Endophilin I expression is increased in the brains of Alzheimer's disease patients
Ren Y, Xu HW, Davey F, Taylor M, Aiton J, Coote P, Fang F, Yao J, Chen JX, Yan SD, Gunn-Moore FJ
J Biol Chem
Cells used in publication:
Neuron, cortical, mouse
Tissue Origin: brain
Alzheimer's patients have increased levels of both the 42 beta amyloid-beta-peptide (Abeta) and Amyloid Binding Alcohol Dehydrogenase (ABAD) which is an intracellular binding site for Abeta. The over-expression of Abeta and ABAD in transgenic mice has shown that the binding of Abeta to ABAD results in amplified neuronal stress and impairment of learning and memory. From a proteomic analysis of the brains from these animals we have identified for the first time that the protein endophilin I increases in Alzheimer's diseased brain.
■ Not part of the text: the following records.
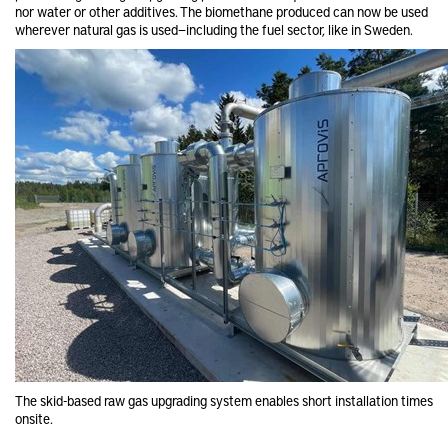
nor water or other additives. The biomethane produced can now be used
wherever natural gas is used—including the fuel sector, like in Sweden.
The skid-based raw gas upgrading system enables short installation times
onsite.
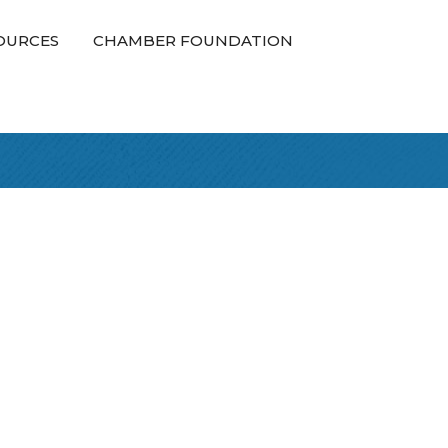
OURCES
CHAMBER FOUNDATION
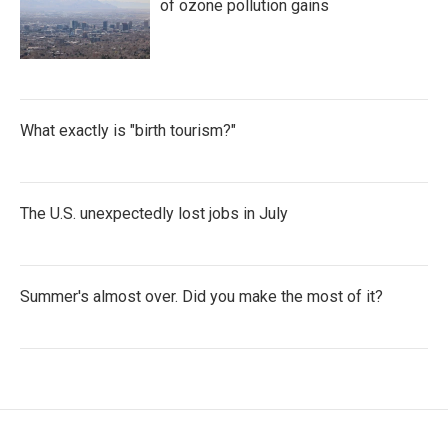
of ozone pollution gains
What exactly is "birth tourism?"
The U.S. unexpectedly lost jobs in July
Summer's almost over. Did you make the most of it?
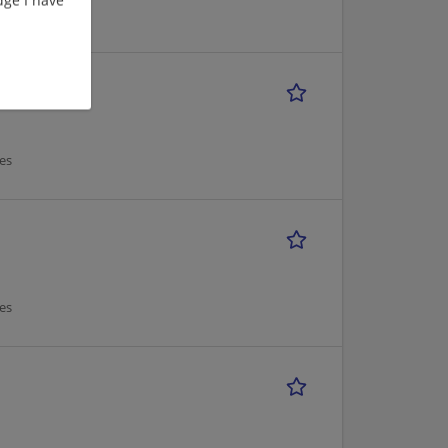
es
es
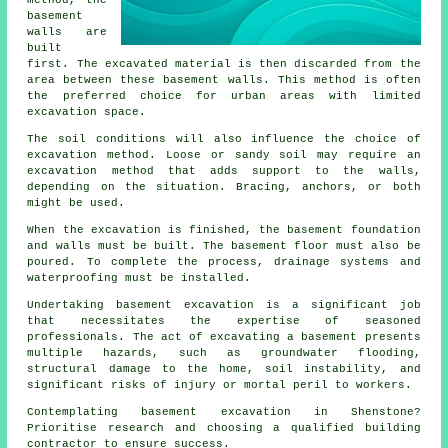
method, the
basement
walls are
built
first. The excavated material is then discarded from the
area between these basement walls. This method is often
the preferred choice for urban areas with limited
excavation space.
The soil conditions will also influence the choice of
excavation
method. Loose or sandy soil may require an
excavation method that adds support to the walls,
depending on the situation. Bracing, anchors, or both
might be used.
When the excavation is finished, the basement foundation
and walls must be built. The basement floor must also be
poured. To complete the process, drainage systems and
waterproofing must be installed.
Undertaking basement excavation is a significant job
that necessitates the expertise of seasoned
professionals. The act of excavating a basement presents
multiple hazards, such as groundwater flooding,
structural damage to the home, soil instability, and
significant risks of injury or mortal peril to workers.
Contemplating basement excavation in Shenstone?
Prioritise research and choosing a qualified building
contractor to ensure success.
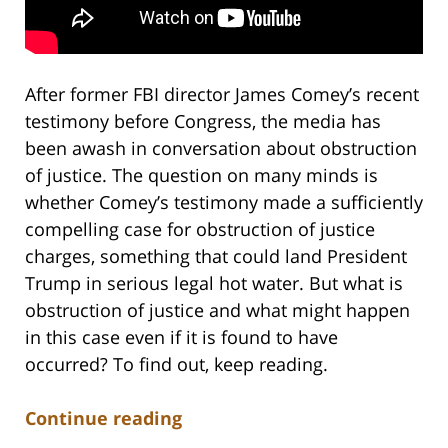
After former FBI director James Comey’s recent
testimony before Congress, the media has
been awash in conversation about obstruction
of justice. The question on many minds is
whether Comey’s testimony made a sufficiently
compelling case for obstruction of justice
charges, something that could land President
Trump in serious legal hot water. But what is
obstruction of justice and what might happen
in this case even if it is found to have
occurred? To find out, keep reading.
Continue reading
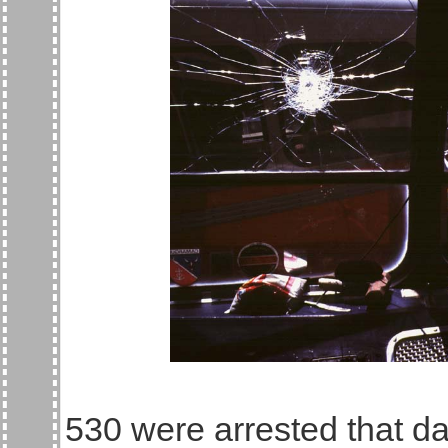
530 were arrested that da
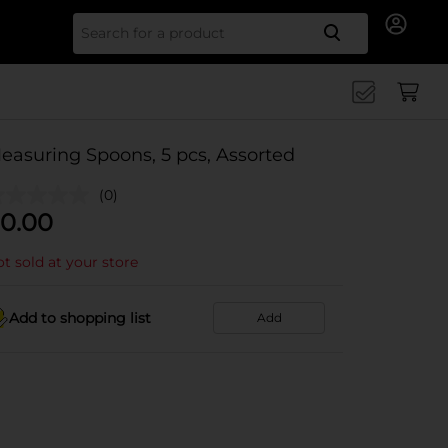
Search for
easuring Spoons, 5 pcs, Assorted
(0)
0.00
t sold at your store
Add to shopping list
Add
The increase in endophilin I levels in neurons is linked to an increase in the activation of the stress kinase c-Jun N-terminal kinase with the subsequent death of the neurons. We also demonstrate in living animals that the expression level of endophilin I is an indicator for the interaction of ABAD and Abeta as its expression levels return to normal if this interaction is perturbed. Therefore this identifies endophilin I as a new indicator of the progression of Alzheimer's disease.